The “Paradise Papers”



A new batch of documents is being leaked via the International Consortium of Investigative Journalists.

The Economist correctly notes:
[T]he ICIJ and its 95 media partners around the world—including the BBC and the New York Times—are back with another cache of pilfered files, this time dubbed the “Paradise Papers”. This latest batch of revelations, the organisation’s sixth substantial leak investigation, began on
November 6th and will be rolled out over a week. It shines light on offshore transactions linked to hundreds of wealthy clients of Appleby, a Bermuda-based law firm. These include politicians (Wilbur Ross, America’s commerce secretary, pictured), entertainers (U2’s Bono) and even royalty (arise, Queen Elizabeth).

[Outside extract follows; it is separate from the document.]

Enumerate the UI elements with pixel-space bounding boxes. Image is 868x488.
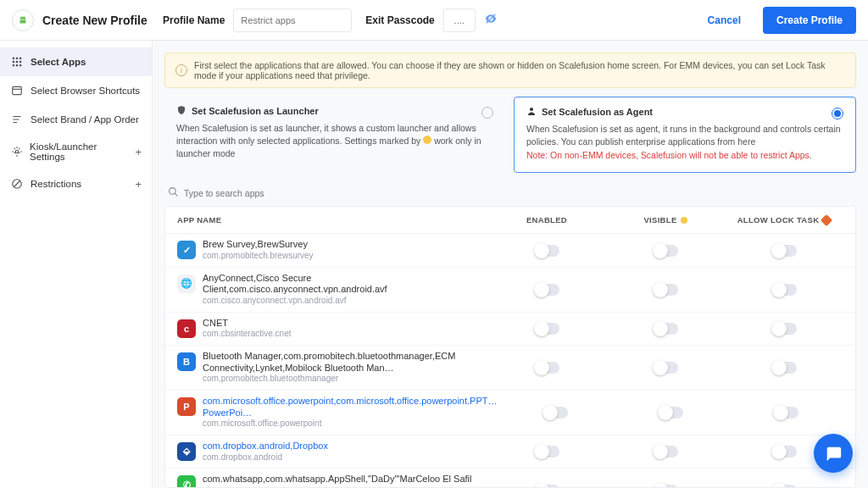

The ICIJ promises a spectacular. As the first articles went out, the consortium’s director, Gerard Ryle, wrote: “Each [ICIJ] project, in turn, has generally involved more documents, more journalists and bigger revelations. And each, in turn, has prompted new levels of outrage.” Judging from the first day’s output, however, the Paradise Papers may fall well short of their Panamanian predecessor.

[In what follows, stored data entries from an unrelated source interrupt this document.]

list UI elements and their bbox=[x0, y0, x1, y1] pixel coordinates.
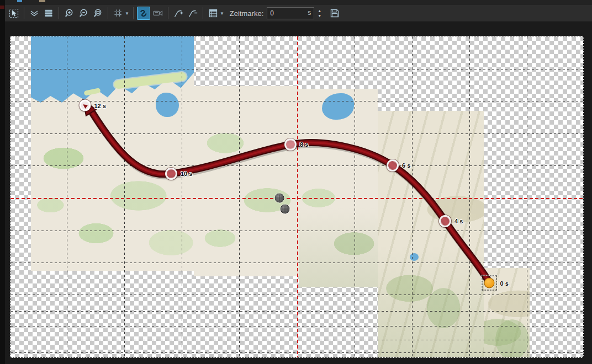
select-tool[interactable] bbox=[7, 7, 20, 20]
zeitmarke-field: s bbox=[267, 7, 314, 19]
toolbar-separator bbox=[59, 7, 59, 19]
route-time-label: 6 s bbox=[402, 162, 410, 169]
save-tool[interactable] bbox=[328, 7, 341, 20]
route-toolbar: ▼ ▼ Zeitm bbox=[5, 5, 592, 22]
toolbar-separator bbox=[108, 7, 108, 19]
route-time-marker[interactable]: 8 s bbox=[284, 138, 297, 151]
grid-icon bbox=[113, 8, 123, 18]
stacked-bars-icon bbox=[44, 8, 54, 18]
zoom-in-icon bbox=[64, 8, 74, 18]
route-map-canvas[interactable]: 0 s4 s6 s8 s10 s12 s bbox=[10, 36, 584, 358]
window-left-edge bbox=[0, 0, 5, 364]
route-time-label: 0 s bbox=[500, 280, 509, 286]
route-curve-tool[interactable] bbox=[137, 7, 150, 20]
route-waypoint[interactable] bbox=[387, 159, 399, 172]
spinner-up-icon[interactable]: ▲ bbox=[316, 8, 323, 13]
route-time-marker[interactable]: 4 s bbox=[439, 215, 451, 227]
route-time-label: 8 s bbox=[300, 141, 308, 148]
route-time-marker[interactable]: 0 s bbox=[482, 276, 497, 291]
layers-tool[interactable] bbox=[42, 7, 55, 20]
grid-tool[interactable] bbox=[112, 7, 125, 20]
clipped-icon-fragment bbox=[39, 0, 45, 2]
zoom-fit-tool[interactable] bbox=[91, 7, 104, 20]
route-time-marker[interactable]: 10 s bbox=[165, 168, 177, 180]
keyframe-list-tool[interactable] bbox=[207, 7, 220, 20]
route-path[interactable] bbox=[92, 113, 489, 281]
zoom-in-tool[interactable] bbox=[62, 7, 76, 20]
zoom-out-tool[interactable] bbox=[77, 7, 90, 20]
route-time-label: 10 s bbox=[181, 170, 192, 177]
grid-dropdown-caret-icon[interactable]: ▼ bbox=[125, 11, 129, 16]
add-route-point-tool[interactable] bbox=[172, 7, 185, 20]
keyframe-dropdown-caret-icon[interactable]: ▼ bbox=[220, 11, 224, 16]
path-remove-icon bbox=[187, 8, 198, 18]
camera-tool[interactable] bbox=[151, 7, 165, 20]
end-point-arrow-icon bbox=[82, 103, 88, 109]
curve-icon bbox=[139, 8, 149, 18]
route-time-marker[interactable]: 12 s bbox=[80, 100, 91, 111]
route-time-marker[interactable]: 6 s bbox=[387, 159, 399, 172]
upper-toolbar-clipped bbox=[5, 0, 592, 5]
zeitmarke-spinner: ▲ ▼ bbox=[316, 8, 323, 18]
route-end-point[interactable] bbox=[80, 100, 91, 111]
pending-photo-marker[interactable] bbox=[281, 205, 290, 214]
zeitmarke-label: Zeitmarke: bbox=[230, 9, 263, 18]
route-time-label: 12 s bbox=[94, 102, 106, 109]
list-icon bbox=[208, 8, 218, 18]
selection-arrow-icon bbox=[9, 8, 19, 18]
toolbar-separator bbox=[24, 7, 24, 19]
route-time-label: 4 s bbox=[454, 218, 463, 224]
remove-route-point-tool[interactable] bbox=[186, 7, 199, 20]
path-add-icon bbox=[173, 8, 184, 18]
left-edge-fragment bbox=[0, 6, 4, 9]
collapse-tool[interactable] bbox=[28, 7, 41, 20]
clipped-icon-fragment bbox=[17, 0, 22, 2]
save-icon bbox=[330, 8, 340, 18]
zeitmarke-input[interactable] bbox=[267, 8, 314, 19]
route-layer bbox=[10, 36, 583, 357]
spinner-down-icon[interactable]: ▼ bbox=[316, 13, 323, 18]
route-waypoint[interactable] bbox=[284, 138, 297, 151]
route-waypoint[interactable] bbox=[439, 215, 451, 227]
zoom-fit-icon bbox=[93, 8, 103, 18]
toolbar-separator bbox=[168, 7, 168, 19]
route-waypoint[interactable] bbox=[165, 168, 177, 180]
toolbar-separator bbox=[203, 7, 203, 19]
zoom-out-icon bbox=[78, 8, 88, 18]
double-chevron-down-icon bbox=[29, 8, 39, 18]
camera-icon bbox=[152, 8, 163, 18]
route-editor-window: { "toolbar": { "tools": [ {"name": "sele… bbox=[0, 0, 592, 364]
pending-photo-marker[interactable] bbox=[275, 194, 284, 203]
toolbar-separator bbox=[133, 7, 134, 19]
selection-ants-box bbox=[482, 276, 497, 291]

The articles are based on 13.4m documents initially leaked to Süddeutsche Zeitung (SZ), a German daily newspaper that was also the recipient of the Panama Papers leak. Just over half of these files come from Appleby and a service provider called Estera that used to be part of its stable. Around 6m are from the corporate registries of the Bahamas, Malta and other offshore centres. A much smaller number were plucked from the database of a Singaporean trust company. As with the Panama Papers, the SZ refuses to reveal its source or sources.
 U2 frontman Bono, whose real name is Paul Hewson, was shown to have used a company based in Malta - a low tax jurisdiction - to pay for a share in a shopping centre in Lithuania, ,according to The Telegraph.  AND Wilbur Ross, Donald Trump's Commerce Secretary, has a stake in a shipping company that does business with a gas production firm part owned by Vladimir Putin's son-in-law.

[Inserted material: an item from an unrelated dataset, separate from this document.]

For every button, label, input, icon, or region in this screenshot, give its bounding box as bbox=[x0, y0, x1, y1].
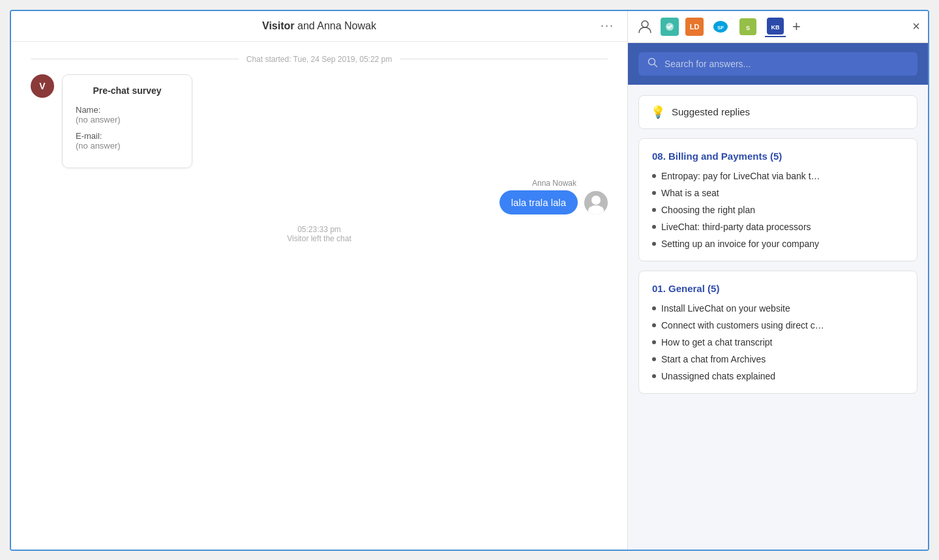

 Ross, 79, a billionaire former private equity titan, has a stake in Navigator Holdings Ltd, which is incorporated in the Marshall Islands and has received more than $68 million in revenue since 2014 from dealings with Sibur, a Russian gas and petrochemicals company part owned by Kirill Shamalov, who is married to Putin's daughter Katerina Tikhonova.

A Commerce Department spokesman said Ross - who has the "highest ethical standards" - never met Shamalov, and that he has generally been supportive of US sanctions against Russia.